The VE Bulletin Excerpts
'No price is too high to pay for
the privilege of owning yourself' Rudyard Kipling
Vol 18: No 2 July 2001
An inalienable right
The question 'Who owns my life?' lies at the heart of the voluntary
euthanasia debate. Some believe that our lives are not wholly our own,
in so far as God has determined when and how they shall end. Although we
may legitimately prolong life, we may not terminate it. There are others
who are anti - choice, who want our lives to be regulated for us, because
we cannot be trusted to exercise sensible control over them. Their condition
has been described in a book by the psychiatrist - philosopher Erich Fromm
titled 'The Fear of Freedom'. Such views are unacceptable to proponents
of personal autonomy, who hold that we are free to make decisions affecting
our lives, provided only that we do not use that freedom to harm others.
The Universal Declaration of Human Rights speaks of an 'inalienable
right to life'. If I have such a right - and I firmly believe that I have
- then it is a right that I cannot transfer to others, nor can they take
it from me. Through that right I have ownership over my life, how I choose
to live and how to die. Strangely, that very declaration has been interpreted
by some as denying our ownership, as if it were life itself, rather than
the right to it, that is inalienable. Without freedom of choice we cease
to be humans and become things - objects, not subjects.
The most precious
possession a human being can claim is that of his or her own person, and
that must include the right of self - determination
writes Marilynne
Seguin in her book 'Gentle Death'.
When we examine the rational grounds for opposing voluntary euthanasia,
we find that much of the debate, although supposedly about moral values,
is actually a dispute about facts: as to what voluntary euthanasia is,
or implies, or would lead to. In matters of life and death, it is not hard
to conjure up scary scenarios. Although there is no hard evidence to support
these, there is only their implausibility to refute them, so they easily
arouse fear in the public imagination. Fear then overrides both reason
and compassion.
<>We are immensely compassionate towards animals other than ourselves,
not only our pets, but any who strike us having sensibilities - dolphins
and whales, for example. We condemn those who cause them needless suffering,
we expend time and money to save them from harm, we end their lives swiftly
and painlessly if we cannot relieve their distress in any other way. So
why are we so reluctant to extend such compassion to one another, granted
they we are far better endowed than other animals with independence of
mind; self - awareness; and the power to communicate our wishes - and we
probably have a greater capacity to suffer?
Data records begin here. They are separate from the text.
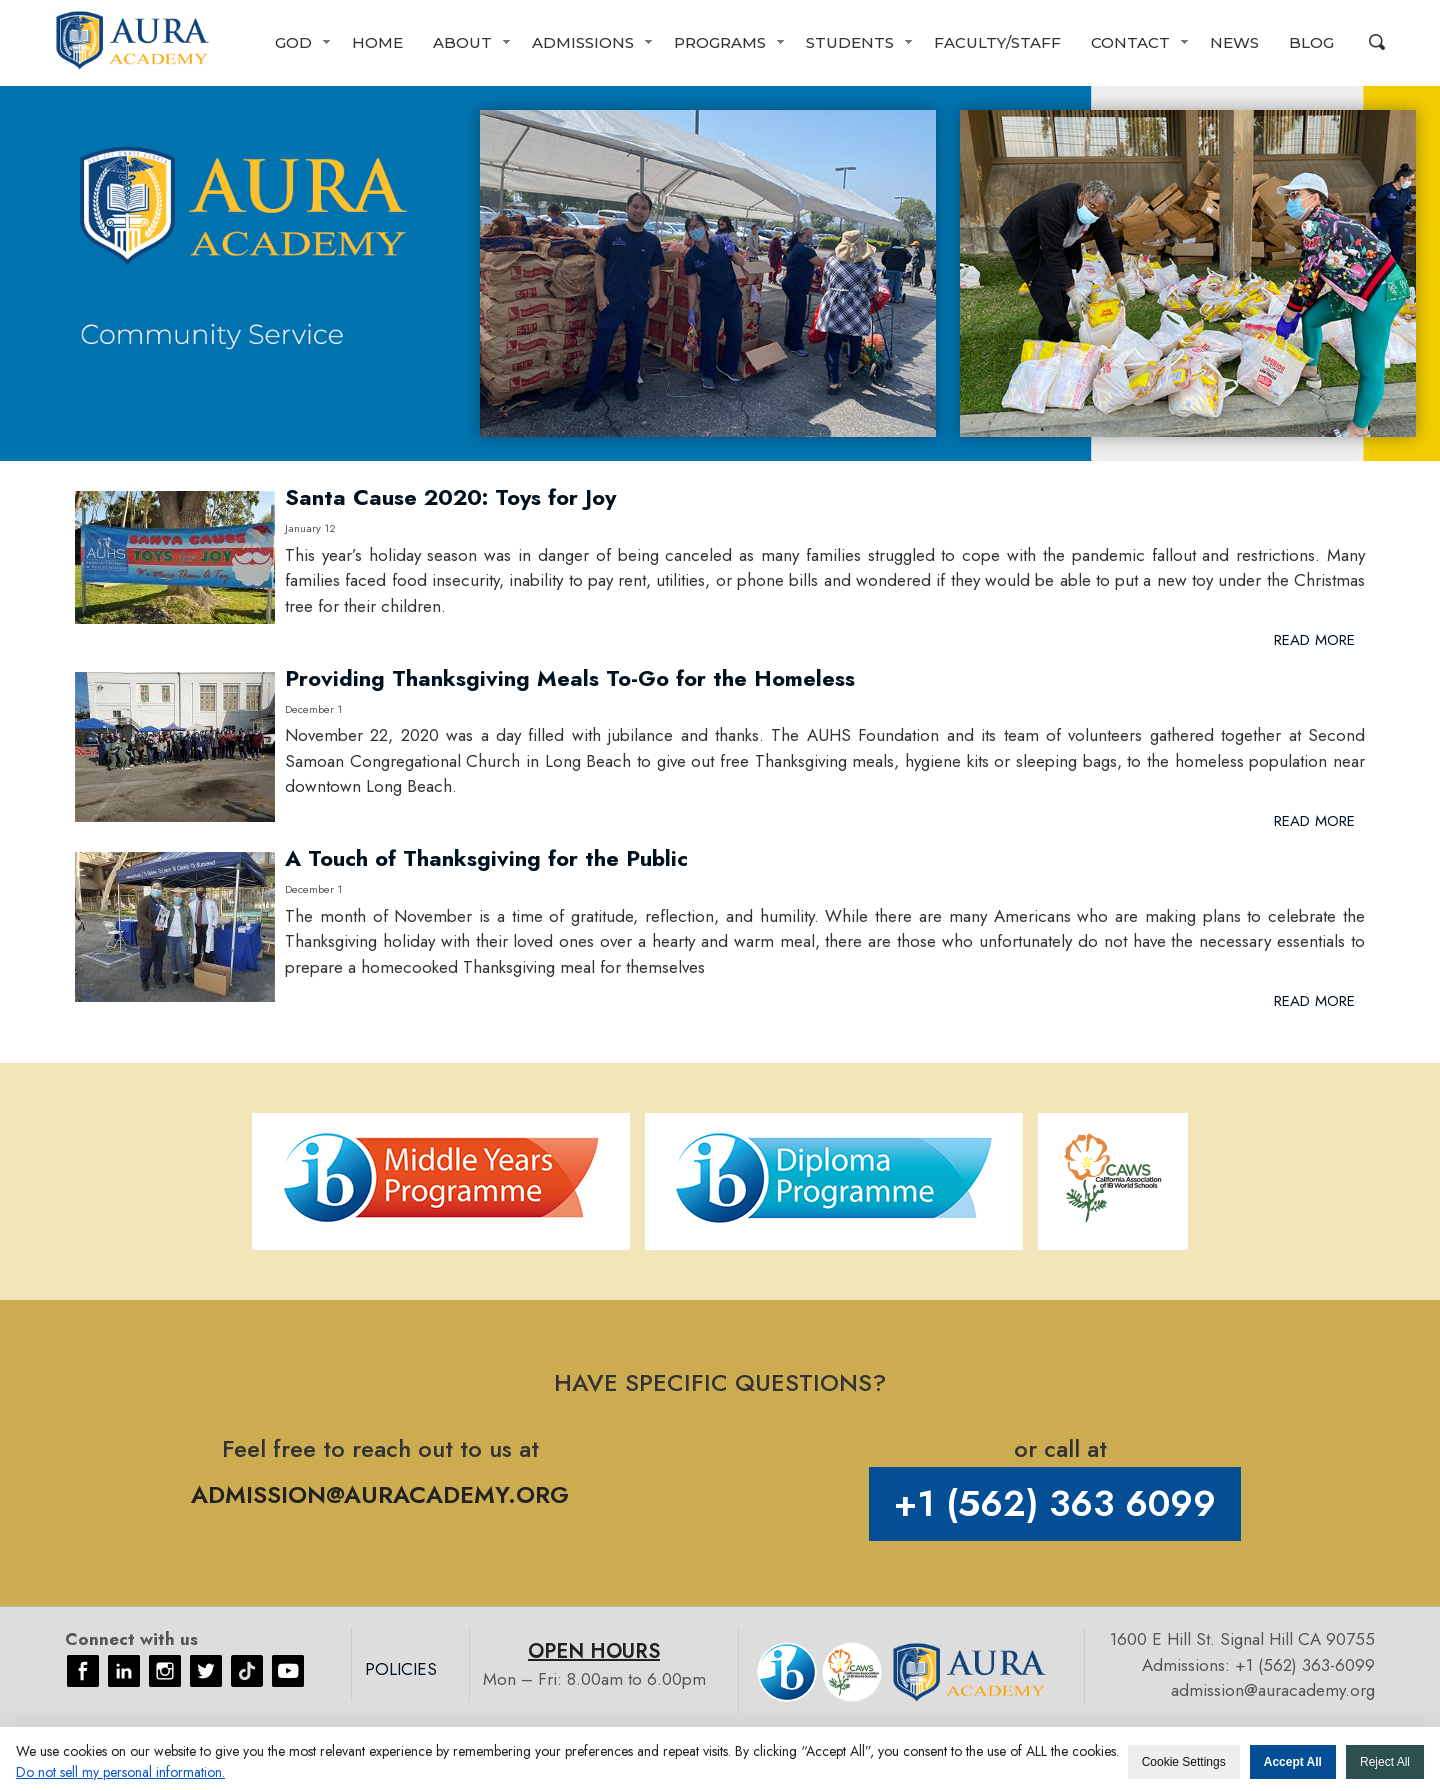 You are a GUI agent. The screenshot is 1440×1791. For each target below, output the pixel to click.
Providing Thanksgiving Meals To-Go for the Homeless (570, 678)
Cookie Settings (1184, 1762)
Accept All (1293, 1762)
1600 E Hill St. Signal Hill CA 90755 (1242, 1639)
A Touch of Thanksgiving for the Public (486, 858)
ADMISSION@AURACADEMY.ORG (380, 1494)
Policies (401, 1669)
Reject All (1385, 1762)
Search (1377, 42)
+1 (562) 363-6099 (1305, 1665)
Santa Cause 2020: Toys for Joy (450, 497)
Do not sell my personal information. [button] (120, 1772)
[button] (298, 42)
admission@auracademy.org (1273, 1690)
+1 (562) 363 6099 (1055, 1503)
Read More (1314, 640) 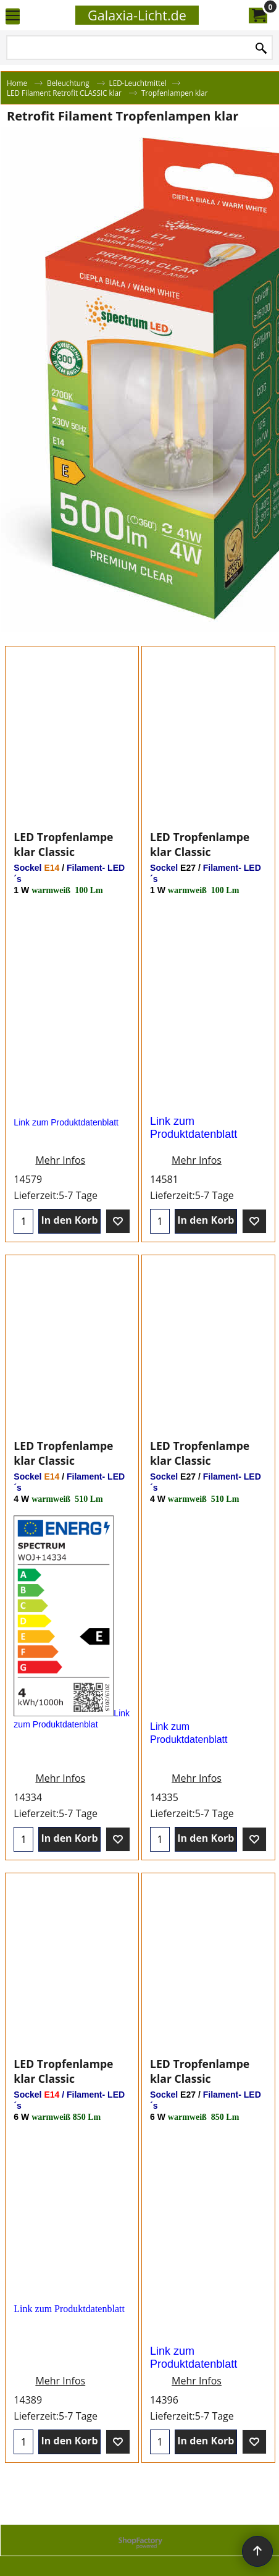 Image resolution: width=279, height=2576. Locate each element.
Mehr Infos (60, 1172)
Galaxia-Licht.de (137, 15) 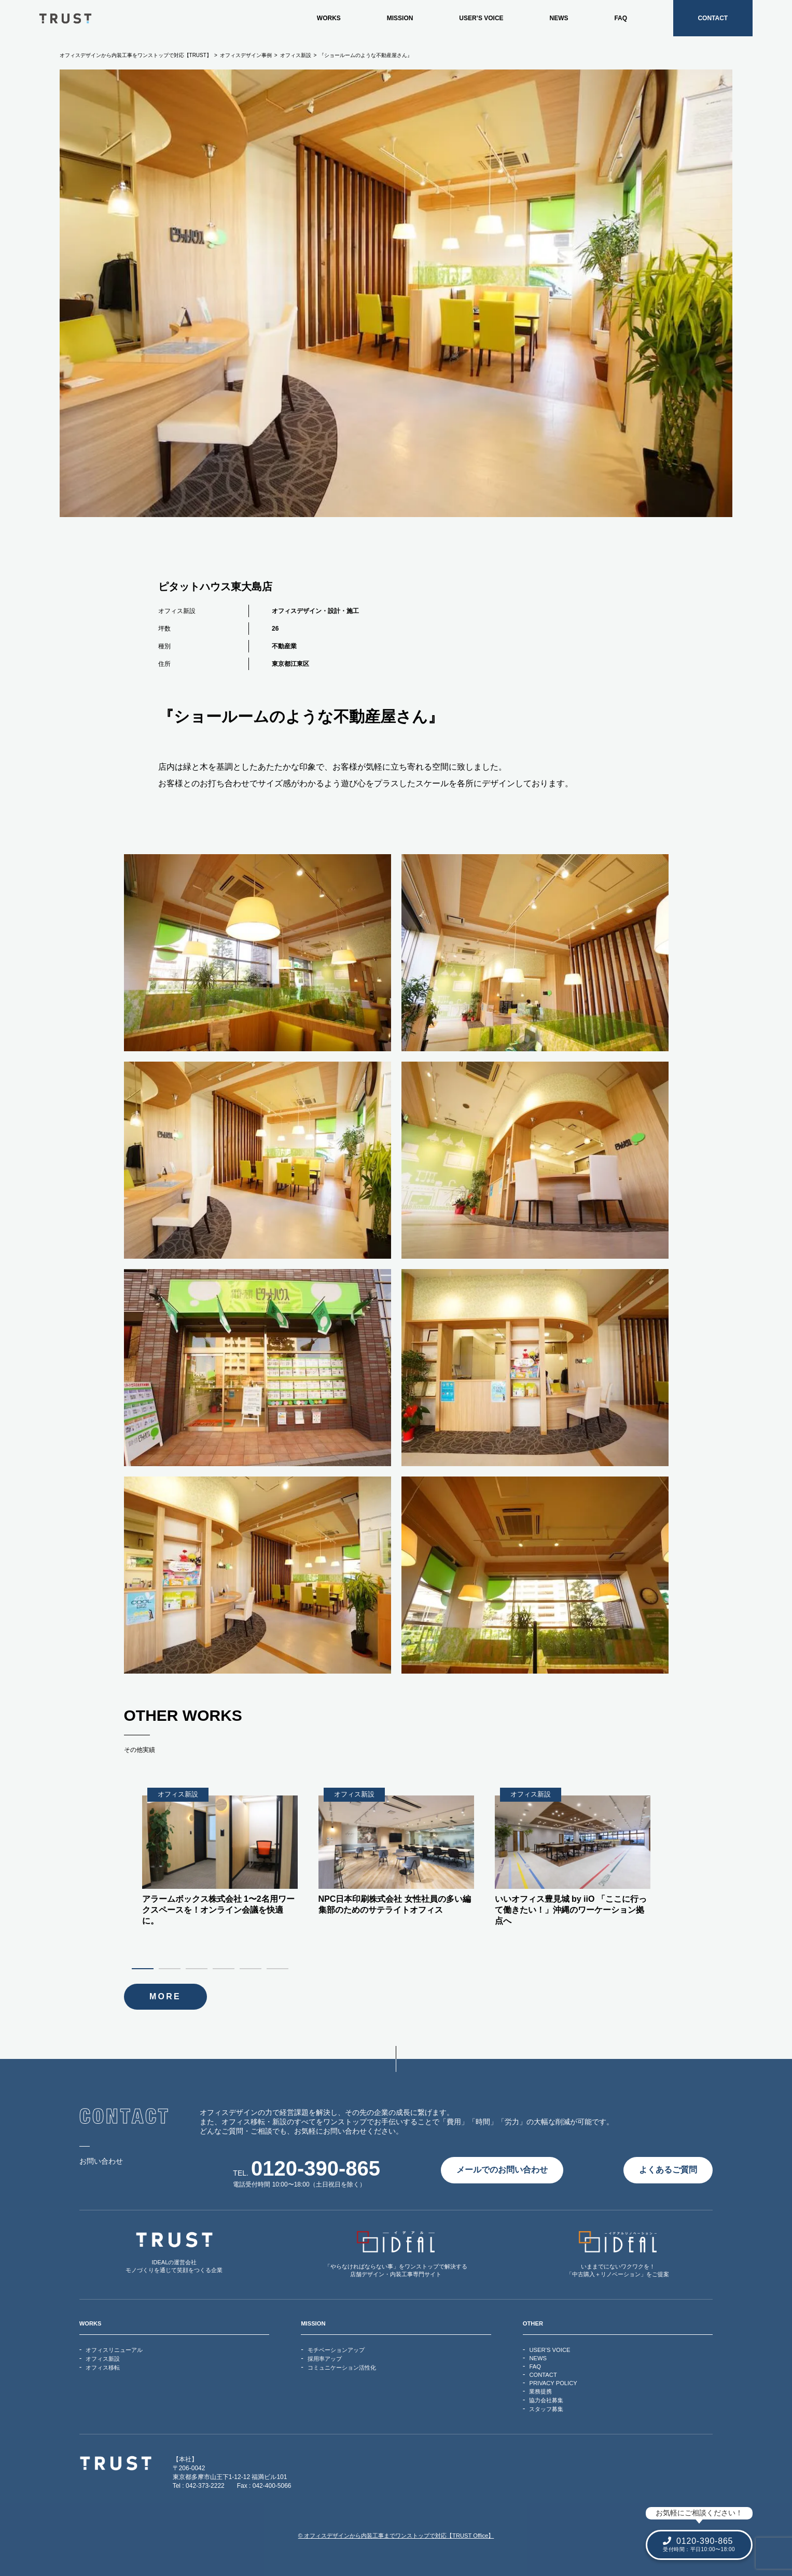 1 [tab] (145, 1968)
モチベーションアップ (336, 2350)
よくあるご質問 (668, 2169)
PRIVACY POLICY (553, 2383)
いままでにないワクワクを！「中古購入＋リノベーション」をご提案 (617, 2254)
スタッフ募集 (546, 2409)
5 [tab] (253, 1968)
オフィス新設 (177, 611)
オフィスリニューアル (114, 2350)
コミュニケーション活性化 (342, 2367)
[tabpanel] (396, 1852)
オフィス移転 (103, 2367)
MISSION (400, 18)
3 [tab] (199, 1968)
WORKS (329, 18)
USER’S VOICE (481, 18)
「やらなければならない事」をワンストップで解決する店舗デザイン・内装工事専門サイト (396, 2254)
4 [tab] (226, 1968)
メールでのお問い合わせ (502, 2169)
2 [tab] (172, 1968)
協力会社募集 (546, 2400)
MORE (165, 1996)
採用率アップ (325, 2359)
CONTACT (713, 18)
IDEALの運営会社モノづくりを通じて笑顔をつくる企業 (174, 2252)
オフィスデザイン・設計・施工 (315, 611)
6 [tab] (280, 1968)
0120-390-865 (315, 2168)
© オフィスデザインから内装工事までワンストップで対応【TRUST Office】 (396, 2535)
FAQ (620, 18)
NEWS (559, 18)
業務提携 (540, 2391) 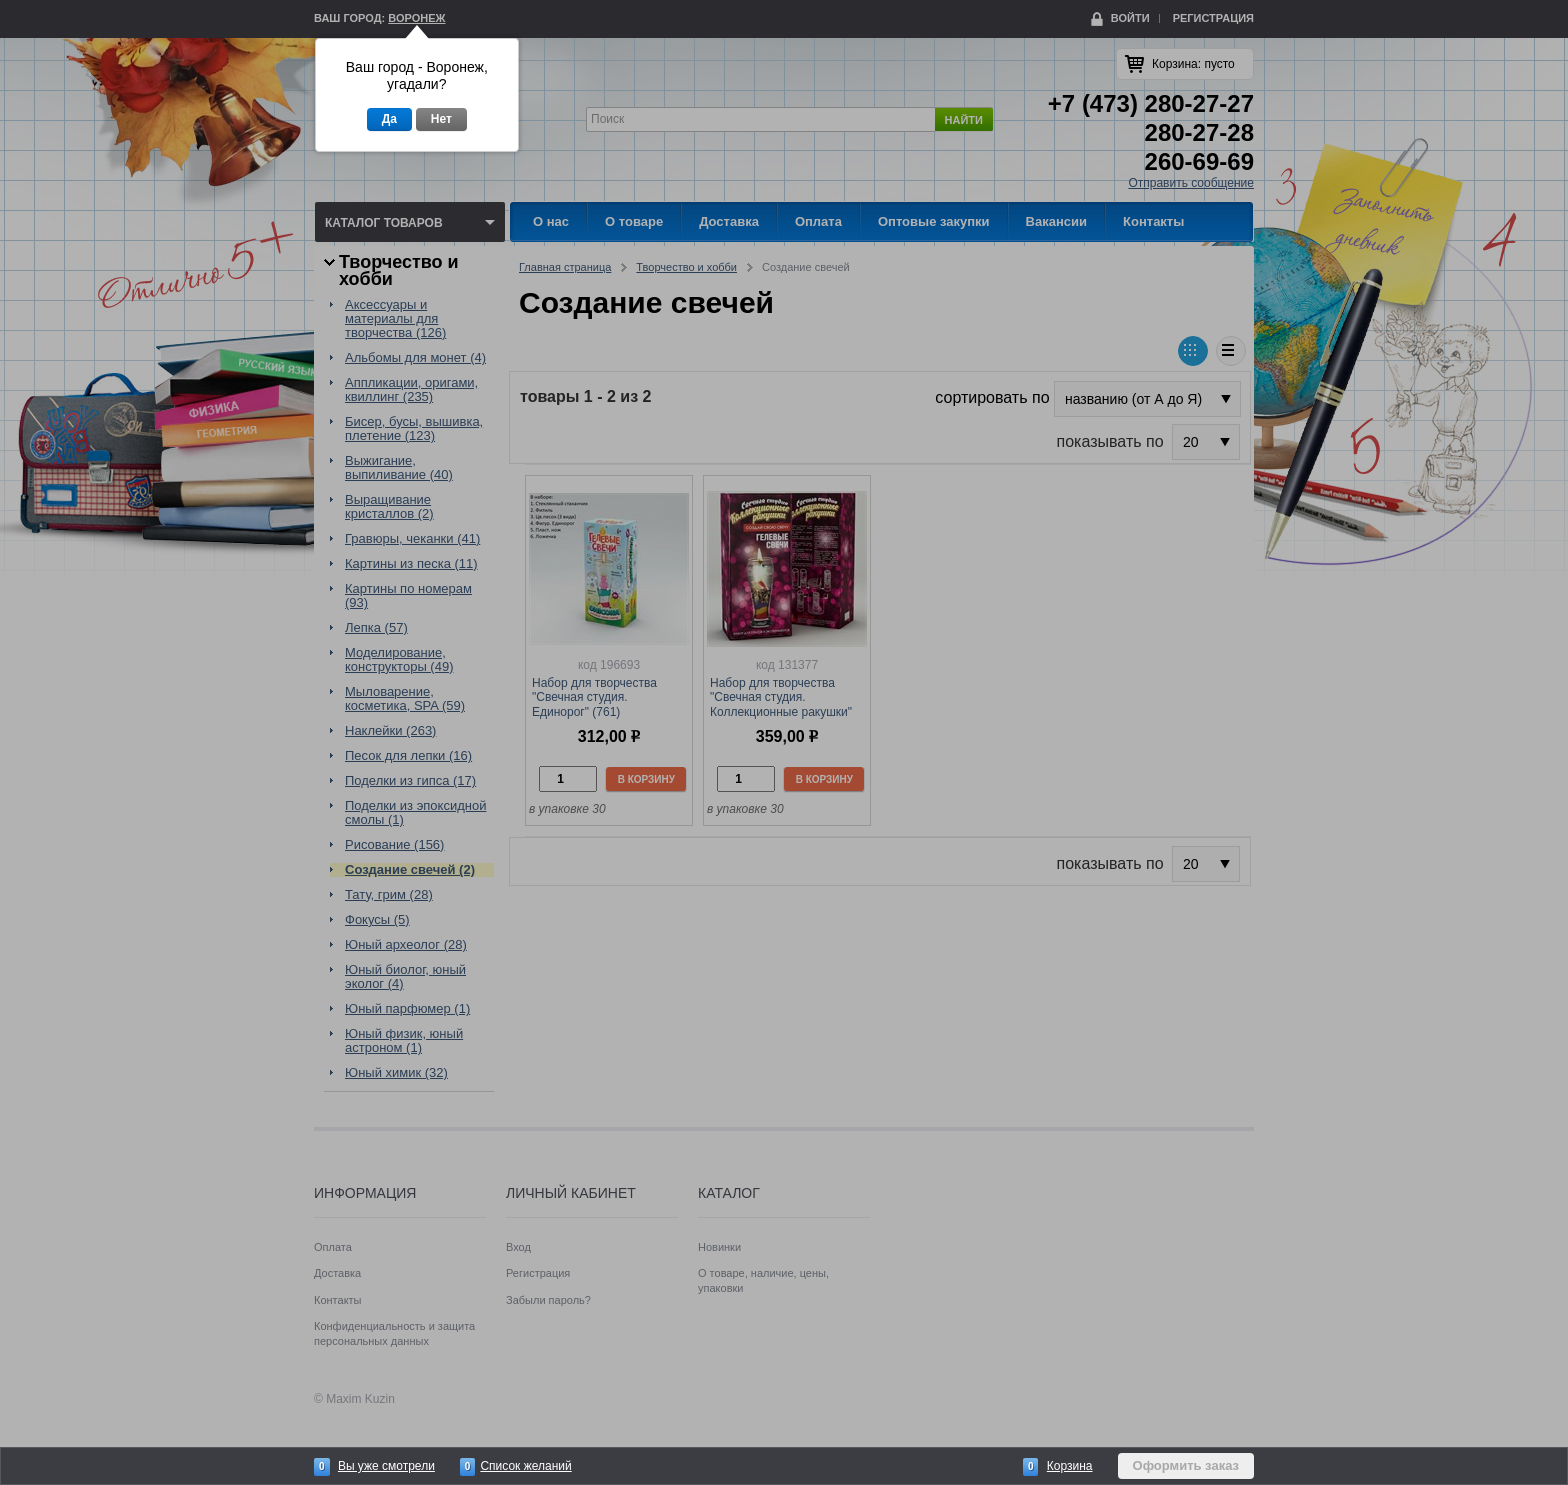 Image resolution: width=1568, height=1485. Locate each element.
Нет (441, 119)
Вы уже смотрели (386, 1466)
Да (389, 119)
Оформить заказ (1186, 1465)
Modern technology can prolong our dying almost indefinitely, allowing
death to occur, as someone has remarked, 'by the cruelty of nature when
the skill of the doctor fails'. The case for voluntary euthanasia rests
on respect for human autonomy, on respect for the ownership of ones life,
measured in terms of human identity and dignity, and on compassion for
needless, unwanted distress in dying.
When the preservation of life is no longer compatible with the relief
of suffering and the patient wishes only to die, the medical profession
is faced with a moral dilemma unknown to a veterinarian. Only a change
in the law can allow both doctor and patient to resolve that dilemma.